Serum samples were depleted using the Agilent Plasma 7 Multiple Affinity Removal Spin Cartridge (Agilent Technologies, Santa Clara, CA, USA). Before trypsin digestion, protein concentration in the depleted serum was measured using the micro BCA protein assay (Thermo Scientific/Pierce, Rockford, IL, USA). Thermal denaturation was carried out at 65 °C for 10 min. Samples were reduced by adding 1.25 μL of 200 mM DTT and incubating at 60 °C for 45 min. The reduced proteins were then alkylated by adding 5 μL of 200 mM IAA and incubating at 37.5 °C for 45 min. A second 1.25 μL aliquot of 200 mM DTT was added and the mixture was incubated at 37.5 °C for 30 min to quench excess IAA. Next, 0.8 μg of trypsin was added (enzyme-to-substrate ratio 1:25, w/w), and the sample was incubated at 37.5 °C overnight, followed by microwave-assisted digestion at 45 °C for 30 min at 50 W. Enzymatic digestion was quenched by adding 0.5 μL neat FA to each sample. The samples were then dried in a speed vacuum and reconstituted in 0.1% FA.

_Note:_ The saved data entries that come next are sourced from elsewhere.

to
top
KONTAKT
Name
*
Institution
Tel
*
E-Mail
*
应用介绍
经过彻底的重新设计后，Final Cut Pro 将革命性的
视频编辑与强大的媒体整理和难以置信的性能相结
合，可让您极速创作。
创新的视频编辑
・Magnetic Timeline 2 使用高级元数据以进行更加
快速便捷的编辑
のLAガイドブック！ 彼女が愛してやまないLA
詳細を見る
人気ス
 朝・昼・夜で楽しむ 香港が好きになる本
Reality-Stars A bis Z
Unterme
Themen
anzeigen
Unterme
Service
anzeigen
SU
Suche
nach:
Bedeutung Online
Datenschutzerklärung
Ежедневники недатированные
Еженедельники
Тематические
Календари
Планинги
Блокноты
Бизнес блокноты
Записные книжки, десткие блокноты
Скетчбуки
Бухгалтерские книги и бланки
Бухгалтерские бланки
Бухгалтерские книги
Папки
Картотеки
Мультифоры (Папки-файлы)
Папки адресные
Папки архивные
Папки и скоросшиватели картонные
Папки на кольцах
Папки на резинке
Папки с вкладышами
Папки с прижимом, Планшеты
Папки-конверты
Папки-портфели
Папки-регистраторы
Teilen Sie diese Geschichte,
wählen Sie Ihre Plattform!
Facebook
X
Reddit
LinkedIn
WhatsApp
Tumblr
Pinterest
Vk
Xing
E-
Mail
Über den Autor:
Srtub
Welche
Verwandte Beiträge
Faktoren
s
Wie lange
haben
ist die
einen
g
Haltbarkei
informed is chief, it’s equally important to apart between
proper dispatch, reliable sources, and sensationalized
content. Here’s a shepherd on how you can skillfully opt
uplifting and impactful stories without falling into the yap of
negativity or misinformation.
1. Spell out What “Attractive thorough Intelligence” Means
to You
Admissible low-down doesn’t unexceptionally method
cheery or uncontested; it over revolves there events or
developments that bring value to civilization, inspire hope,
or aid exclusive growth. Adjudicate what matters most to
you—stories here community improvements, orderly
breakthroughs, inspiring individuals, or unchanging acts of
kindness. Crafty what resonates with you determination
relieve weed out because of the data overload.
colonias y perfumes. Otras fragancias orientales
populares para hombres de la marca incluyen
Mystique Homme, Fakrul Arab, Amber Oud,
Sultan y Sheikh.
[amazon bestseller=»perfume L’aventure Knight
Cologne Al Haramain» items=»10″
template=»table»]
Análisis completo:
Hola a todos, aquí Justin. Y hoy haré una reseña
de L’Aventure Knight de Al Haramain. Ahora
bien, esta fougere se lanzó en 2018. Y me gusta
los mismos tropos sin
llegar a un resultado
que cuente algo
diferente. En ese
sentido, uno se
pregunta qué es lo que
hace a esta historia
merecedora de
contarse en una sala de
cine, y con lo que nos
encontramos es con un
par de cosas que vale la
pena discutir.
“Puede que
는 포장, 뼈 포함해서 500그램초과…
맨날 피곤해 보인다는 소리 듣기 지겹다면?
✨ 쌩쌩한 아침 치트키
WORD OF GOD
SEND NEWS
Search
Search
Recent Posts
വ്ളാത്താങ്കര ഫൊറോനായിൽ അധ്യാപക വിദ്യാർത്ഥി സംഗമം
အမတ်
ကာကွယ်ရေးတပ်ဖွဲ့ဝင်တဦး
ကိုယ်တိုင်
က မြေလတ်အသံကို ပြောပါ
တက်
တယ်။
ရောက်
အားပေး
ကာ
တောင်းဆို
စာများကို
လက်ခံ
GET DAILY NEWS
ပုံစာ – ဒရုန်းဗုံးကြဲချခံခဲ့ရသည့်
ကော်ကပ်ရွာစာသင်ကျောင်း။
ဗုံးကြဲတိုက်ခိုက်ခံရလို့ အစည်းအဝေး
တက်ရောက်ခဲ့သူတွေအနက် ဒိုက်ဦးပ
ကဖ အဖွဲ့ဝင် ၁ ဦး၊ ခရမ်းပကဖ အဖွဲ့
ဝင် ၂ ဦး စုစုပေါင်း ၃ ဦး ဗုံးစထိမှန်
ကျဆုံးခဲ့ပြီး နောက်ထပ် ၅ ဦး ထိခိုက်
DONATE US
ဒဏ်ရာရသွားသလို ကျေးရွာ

Serum samples were analyzed using a Dionex Ultimate 3000 nano-LC system (Dionex, Sunnyvale, CA, USA) coupled to an LTQ Orbitrap Velos mass spectrometer (Thermo Scientific) equipped with a nano-ESI source. LC-MS/MS was performed on tryptic digests corresponding to 1 μg of protein, derived from 0.2 μL of original serum after depletion and digestion. The LTQ Orbitrap Velos was operated with two scan events. The first was a full FTMS scan from 380 to 2000 m/z at a resolution of 15,000 (at 400 m/z). The second was a CID MS/MS scan of precursor ions selected from the first scan, using an isolation width of 3.0 m/z. The normalized collision energy was set to 35%, with an activation Q of 0.250 and an activation time of 10 ms. CID MS/MS was performed on the five most intense ions from each full MS scan.

Protein identification and quantification were done using MaxQuant (based on ion intensity) and Scaffold (based on spectral count). MaxQuant identified 269 proteins, Scaffold identified 231 proteins. Adjusted p-values (FDR < 0.05) were used to identify 38 statistically significant proteins via MaxQuant and 42 via Scaffold.^15^ These proteins were considered as candidates for targeted quantitation and for pathway analysis signifying involvement in coagulation cascades and immune modulation, both relevant to HCC pathogenesis.

Glycomics.

N-glycans were enzymatically released from serum proteins, purified, and labeled to enable sensitive detection. Serum (10 μL) was mixed 1:1 with digestion buffer (20 mM ammonium bicarbonate), denatured at 80 °C for 1 h, then treated with 1.2 μL of 10×-diluted PNGase F to release N-glycans at 37 °C for 18 h. Released glycans were purified by 18 h drop dialysis (500/1000 Da MWCO), reduced with 10 μL borane–ammonium complex (10 μg/μL, 60 °C, 1 h), dried with methanol, and permethylated on NaOH-bead spin columns using DMSO/water and two sequential additions of iodomethane. Permethylated glycans were eluted with 50 μL acetonitrile, dried, and separated on an Ultimate 3000 nano-LC with an Acclaim PepMap C18 column (75 μm × 15 cm, 2 μm, 100 Å, 55 °C) prior to analysis on an LTQ Orbitrap Velos mass spectrometer.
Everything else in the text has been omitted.